Ancak bir sonraki endişe verici varyant, asla tutunamayan, bağışıklıktan kaçan bir türün soyundan veya benzeri bir şey olabilir, dedi.

Önceki değişkenlere bakmak, onları içermek için neyin işe yarayıp neyin yaramadığına dair fikir verebilir. Yeni bir gama çalışması bunun daha fazla kanıtını sağlıyor. Uluslararası seyahat yasağıen azından Amerika Birleşik Devletleri tarafından uygulandığı şekliyle, varyantın küresel yayılmasını engellemesi pek olası değildir.

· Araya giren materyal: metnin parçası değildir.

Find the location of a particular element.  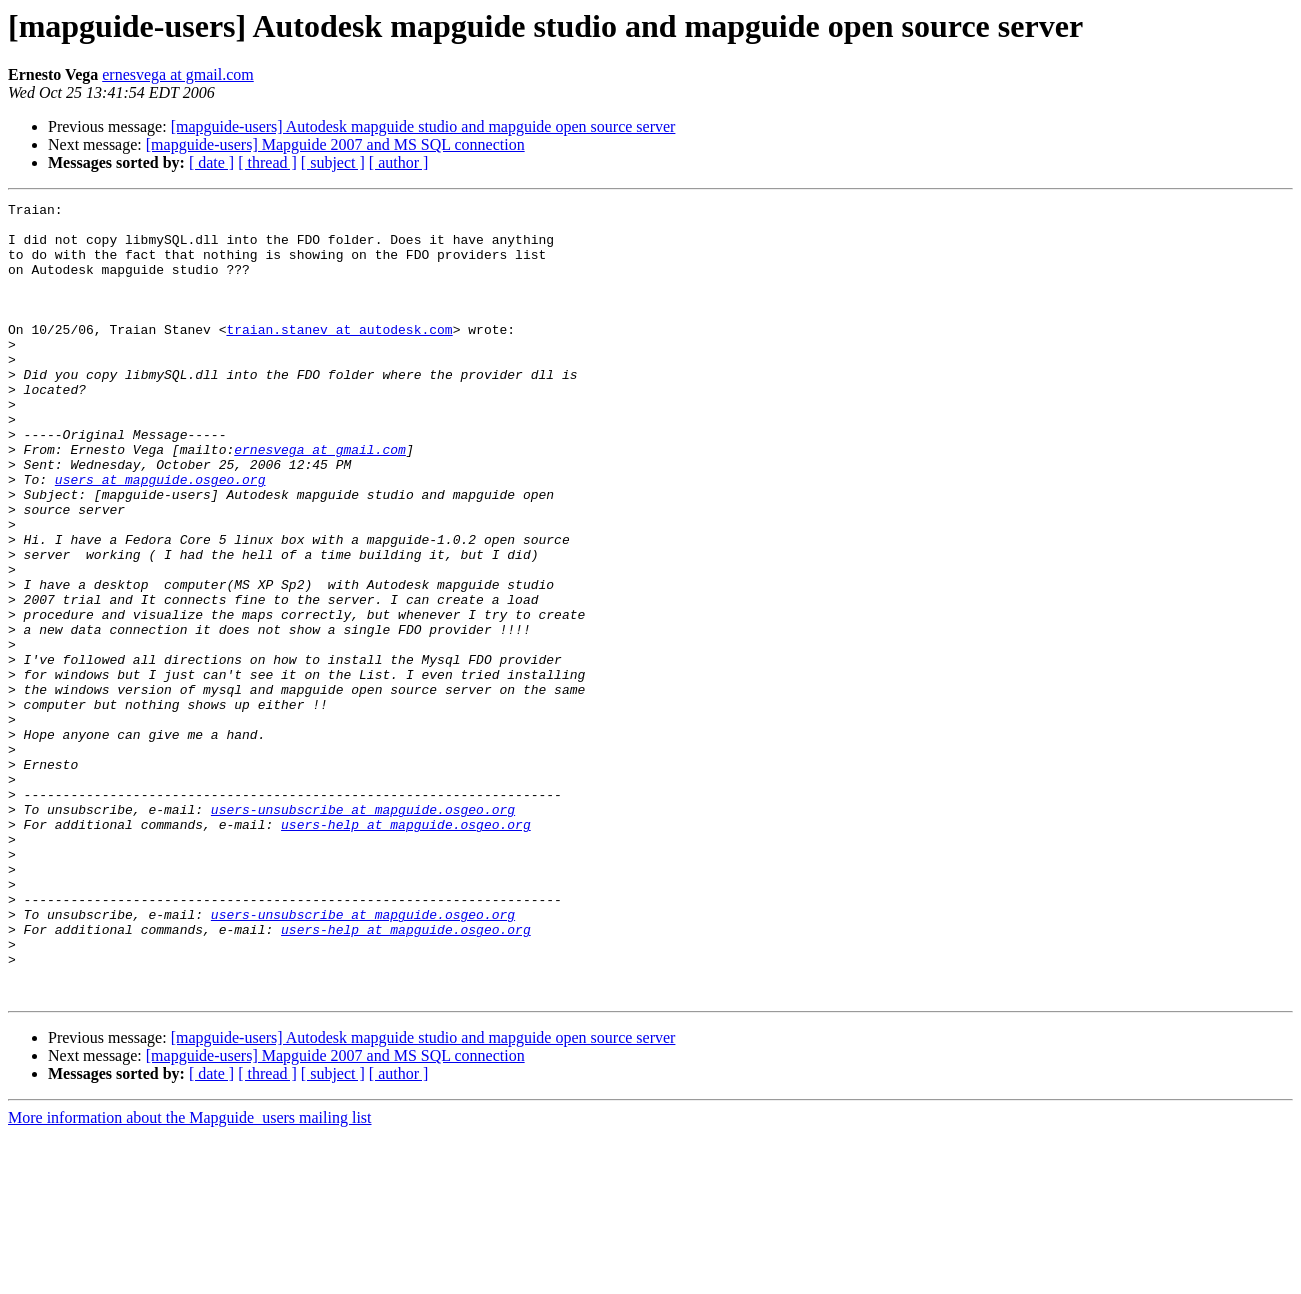 [ thread ] is located at coordinates (267, 162).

Gama ilk olarak 2020’nin sonlarında Brezilya’da tanındı. O yılın Mayıs ayında, Amerika Birleşik Devletleri, ABD vatandaşı olmayanların çoğunun Brezilya’dan ülkeye seyahat etmesini yasakladı, bu kısıtlama devam ediyor Kasım 2021’e kadar. Ancak gama, Ocak 2021’de Amerika Birleşik Devletleri’nde keşfedildi ve kısa sürede onlarca ülkeye yayıldı.

Gama dünya çapında hiçbir zaman egemen olmadığı için, yaygınlığı üzerine yapılan bir araştırma, seyahat yasağının etkinliğinin “daha temiz” bir resmini sunar. California San Diego Üniversitesi’nde moleküler epidemiyolog ve çalışmanın yazarı olan Titiana Vasilyeva dedi. “Delta gibi değişkenleri incelemek söz konusu olduğunda – her yerde büyük salgınlara neden olan bir şey – bazen kalıp bulmak gerçekten zor, çünkü çok büyük ölçekte ve çok hızlı oluyor” dedi.

Dr Faufer, hızla değişen bir virüsle devam eden küresel sağlık acil durumunda geleceğe odaklanmak için anlaşılabilir bir neden olduğunu söyledi. Dünyanın dikkati Delta’ya ve ardından Omicron’a çevrilirken, o ve meslektaşları eski Mu haberini incelemeye devam edip etmeme konusunda tartıştılar.

Dr. “Ancak, önceden var olan endişe verici değişkenler hakkında sorular soran ve olanları yeniden düşünmeye çalışan yüksek kaliteli çalışmalara hala yer olduğunu düşünüyoruz.”